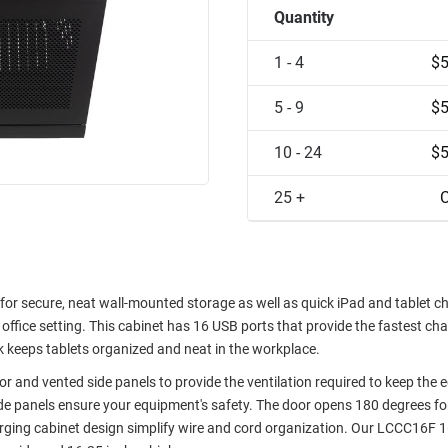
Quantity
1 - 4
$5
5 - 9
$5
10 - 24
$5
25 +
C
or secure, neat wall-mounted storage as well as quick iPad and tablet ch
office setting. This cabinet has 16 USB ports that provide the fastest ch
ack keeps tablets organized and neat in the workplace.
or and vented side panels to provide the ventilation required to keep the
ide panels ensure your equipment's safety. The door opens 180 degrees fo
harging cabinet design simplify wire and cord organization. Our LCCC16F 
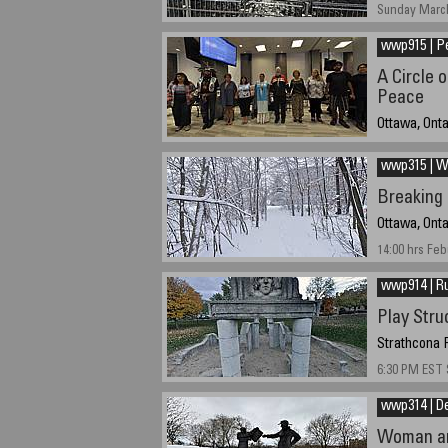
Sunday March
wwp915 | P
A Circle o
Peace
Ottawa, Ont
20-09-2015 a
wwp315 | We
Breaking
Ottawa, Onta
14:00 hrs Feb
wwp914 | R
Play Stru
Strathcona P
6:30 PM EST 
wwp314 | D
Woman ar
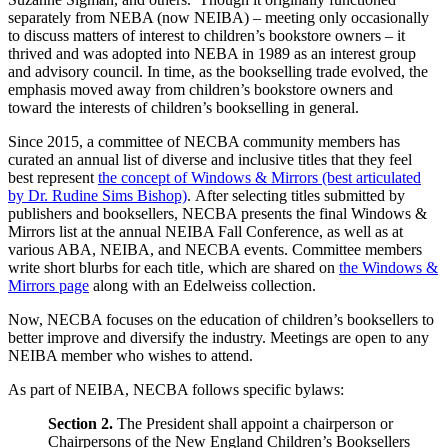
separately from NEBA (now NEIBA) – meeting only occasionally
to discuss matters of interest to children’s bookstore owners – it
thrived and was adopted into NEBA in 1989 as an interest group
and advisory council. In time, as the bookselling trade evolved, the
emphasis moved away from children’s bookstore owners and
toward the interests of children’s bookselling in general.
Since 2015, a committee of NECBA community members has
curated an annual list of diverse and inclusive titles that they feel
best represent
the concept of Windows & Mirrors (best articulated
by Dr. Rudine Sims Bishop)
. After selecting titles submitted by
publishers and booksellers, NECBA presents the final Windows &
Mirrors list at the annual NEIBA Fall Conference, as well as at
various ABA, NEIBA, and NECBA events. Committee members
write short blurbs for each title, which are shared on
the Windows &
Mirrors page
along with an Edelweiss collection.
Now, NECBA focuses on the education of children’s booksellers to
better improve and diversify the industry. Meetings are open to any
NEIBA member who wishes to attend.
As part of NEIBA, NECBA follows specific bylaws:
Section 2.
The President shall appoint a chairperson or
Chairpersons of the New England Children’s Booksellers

---

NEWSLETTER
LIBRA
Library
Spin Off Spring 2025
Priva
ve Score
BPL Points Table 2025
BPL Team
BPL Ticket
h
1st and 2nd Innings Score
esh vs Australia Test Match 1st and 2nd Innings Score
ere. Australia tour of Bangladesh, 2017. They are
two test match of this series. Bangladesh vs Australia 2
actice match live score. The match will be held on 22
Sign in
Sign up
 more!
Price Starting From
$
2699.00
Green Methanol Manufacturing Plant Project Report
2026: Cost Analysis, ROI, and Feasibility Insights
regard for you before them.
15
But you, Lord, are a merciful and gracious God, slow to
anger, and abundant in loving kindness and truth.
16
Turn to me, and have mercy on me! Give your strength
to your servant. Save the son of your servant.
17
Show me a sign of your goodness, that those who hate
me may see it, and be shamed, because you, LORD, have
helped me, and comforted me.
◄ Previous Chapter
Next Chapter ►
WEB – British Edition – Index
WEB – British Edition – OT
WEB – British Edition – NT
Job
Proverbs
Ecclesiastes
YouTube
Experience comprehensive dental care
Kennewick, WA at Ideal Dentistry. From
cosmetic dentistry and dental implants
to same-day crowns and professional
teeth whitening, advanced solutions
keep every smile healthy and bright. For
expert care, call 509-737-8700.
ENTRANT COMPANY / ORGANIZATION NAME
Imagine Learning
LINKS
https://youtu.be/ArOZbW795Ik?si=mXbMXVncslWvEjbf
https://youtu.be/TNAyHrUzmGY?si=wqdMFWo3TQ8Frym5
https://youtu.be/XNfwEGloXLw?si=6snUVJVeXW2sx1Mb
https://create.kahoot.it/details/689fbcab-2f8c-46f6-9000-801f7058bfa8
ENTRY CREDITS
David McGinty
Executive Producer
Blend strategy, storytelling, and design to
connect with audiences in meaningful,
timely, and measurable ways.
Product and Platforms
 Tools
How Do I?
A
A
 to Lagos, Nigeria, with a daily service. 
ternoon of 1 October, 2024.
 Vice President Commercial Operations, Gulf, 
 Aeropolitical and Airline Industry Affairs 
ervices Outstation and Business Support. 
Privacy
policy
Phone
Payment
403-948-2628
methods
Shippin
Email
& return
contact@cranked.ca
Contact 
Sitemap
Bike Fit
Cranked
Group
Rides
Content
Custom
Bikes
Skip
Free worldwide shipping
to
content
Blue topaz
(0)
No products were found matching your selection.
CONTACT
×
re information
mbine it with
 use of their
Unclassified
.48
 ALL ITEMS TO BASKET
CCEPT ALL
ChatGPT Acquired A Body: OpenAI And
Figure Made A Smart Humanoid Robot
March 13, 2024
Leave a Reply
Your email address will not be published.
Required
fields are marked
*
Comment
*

--

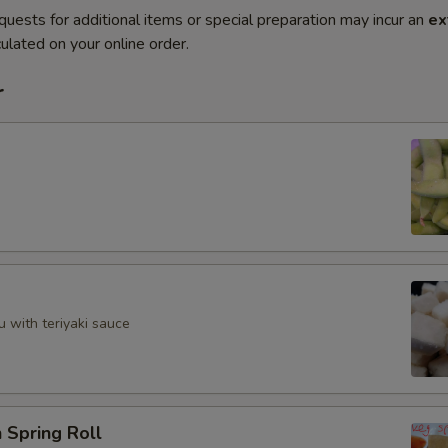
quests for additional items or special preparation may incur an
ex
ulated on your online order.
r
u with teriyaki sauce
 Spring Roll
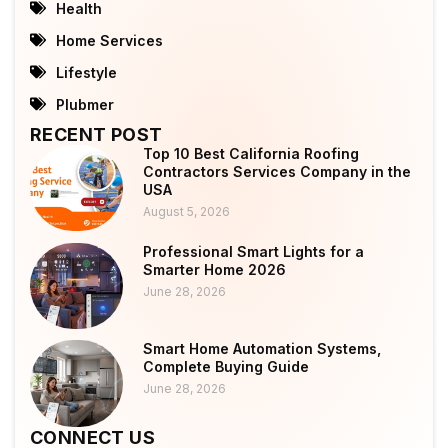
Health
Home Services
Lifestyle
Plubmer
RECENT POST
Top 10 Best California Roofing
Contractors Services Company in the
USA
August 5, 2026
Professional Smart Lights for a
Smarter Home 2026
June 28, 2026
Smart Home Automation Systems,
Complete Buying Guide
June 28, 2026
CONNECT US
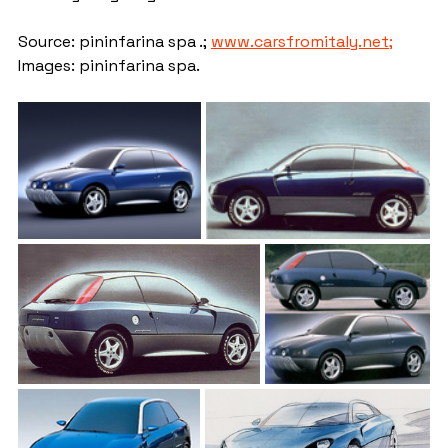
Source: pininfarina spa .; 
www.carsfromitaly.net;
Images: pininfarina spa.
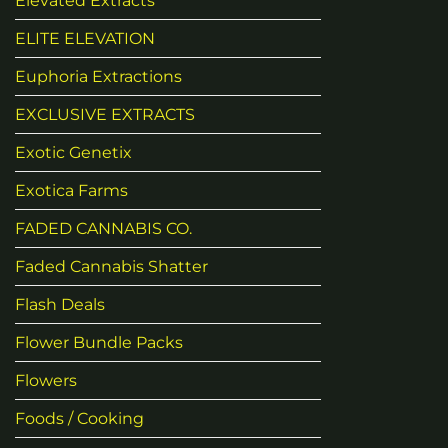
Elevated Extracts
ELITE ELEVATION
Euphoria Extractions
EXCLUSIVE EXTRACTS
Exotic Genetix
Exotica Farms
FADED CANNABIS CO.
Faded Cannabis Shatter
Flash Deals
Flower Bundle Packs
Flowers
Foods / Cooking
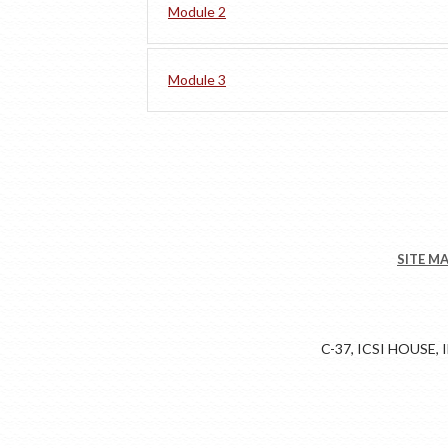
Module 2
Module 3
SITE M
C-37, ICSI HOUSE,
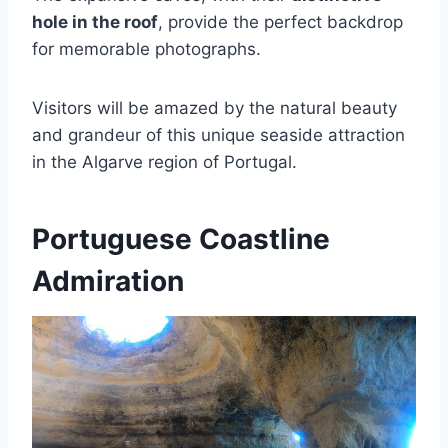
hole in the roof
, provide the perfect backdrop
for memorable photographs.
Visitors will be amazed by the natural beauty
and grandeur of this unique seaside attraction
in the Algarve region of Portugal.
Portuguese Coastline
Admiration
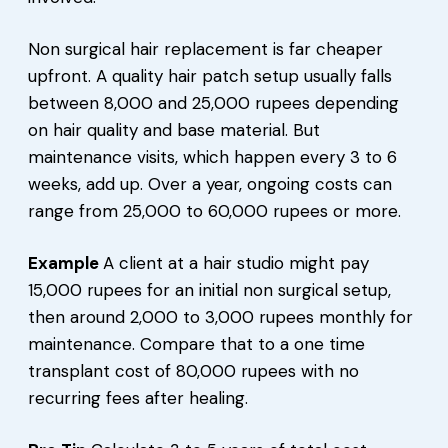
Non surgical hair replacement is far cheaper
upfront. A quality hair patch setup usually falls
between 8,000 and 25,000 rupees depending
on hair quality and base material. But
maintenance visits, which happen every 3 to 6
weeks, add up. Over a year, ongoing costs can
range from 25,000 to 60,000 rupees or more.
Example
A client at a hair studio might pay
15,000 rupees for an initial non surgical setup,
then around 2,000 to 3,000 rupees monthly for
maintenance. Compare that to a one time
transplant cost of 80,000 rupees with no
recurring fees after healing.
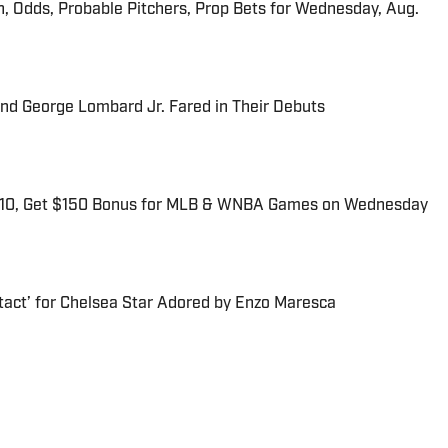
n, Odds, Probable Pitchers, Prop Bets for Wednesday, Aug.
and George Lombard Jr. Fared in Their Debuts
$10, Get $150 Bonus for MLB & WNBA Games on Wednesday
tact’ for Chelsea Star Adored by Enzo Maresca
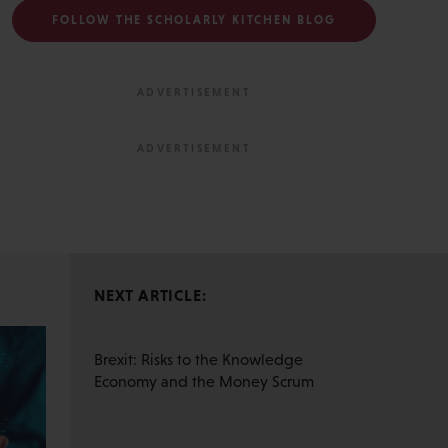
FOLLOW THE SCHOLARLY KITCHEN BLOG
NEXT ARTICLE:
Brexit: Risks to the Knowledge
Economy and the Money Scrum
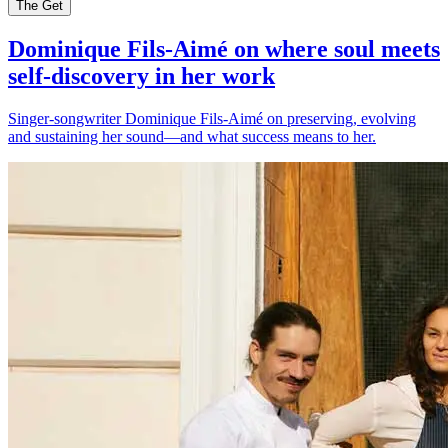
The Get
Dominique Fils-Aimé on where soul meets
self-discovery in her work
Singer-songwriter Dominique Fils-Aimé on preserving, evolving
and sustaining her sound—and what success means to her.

● **Brief**:
Looking at the listing above, which lines run from the one containing "Visitors will be amazed by the natural beauty" through the one containing "and sustaining her"? Print exactly those, ends included, pictures excluded.

● **Written reply**:
Visitors will be amazed by the natural beauty
and grandeur of this unique seaside attraction
in the Algarve region of Portugal.
Portuguese Coastline
Admiration
Non surgical hair replacement is far cheaper
upfront. A quality hair patch setup usually falls
between 8,000 and 25,000 rupees depending
on hair quality and base material. But
maintenance visits, which happen every 3 to 6
weeks, add up. Over a year, ongoing costs can
range from 25,000 to 60,000 rupees or more.
Example
A client at a hair studio might pay
15,000 rupees for an initial non surgical setup,
then around 2,000 to 3,000 rupees monthly for
maintenance. Compare that to a one time
transplant cost of 80,000 rupees with no
recurring fees after healing.
n, Odds, Probable Pitchers, Prop Bets for Wednesday, Aug.
and George Lombard Jr. Fared in Their Debuts
$10, Get $150 Bonus for MLB & WNBA Games on Wednesday
tact’ for Chelsea Star Adored by Enzo Maresca
FOLLOW THE SCHOLARLY KITCHEN BLOG
NEXT ARTICLE:
Brexit: Risks to the Knowledge
Economy and the Money Scrum
The Get
Dominique Fils-Aimé on where soul meets
self-discovery in her work
Singer-songwriter Dominique Fils-Aimé on preserving, evolving
and sustaining her sound—and what success means to her.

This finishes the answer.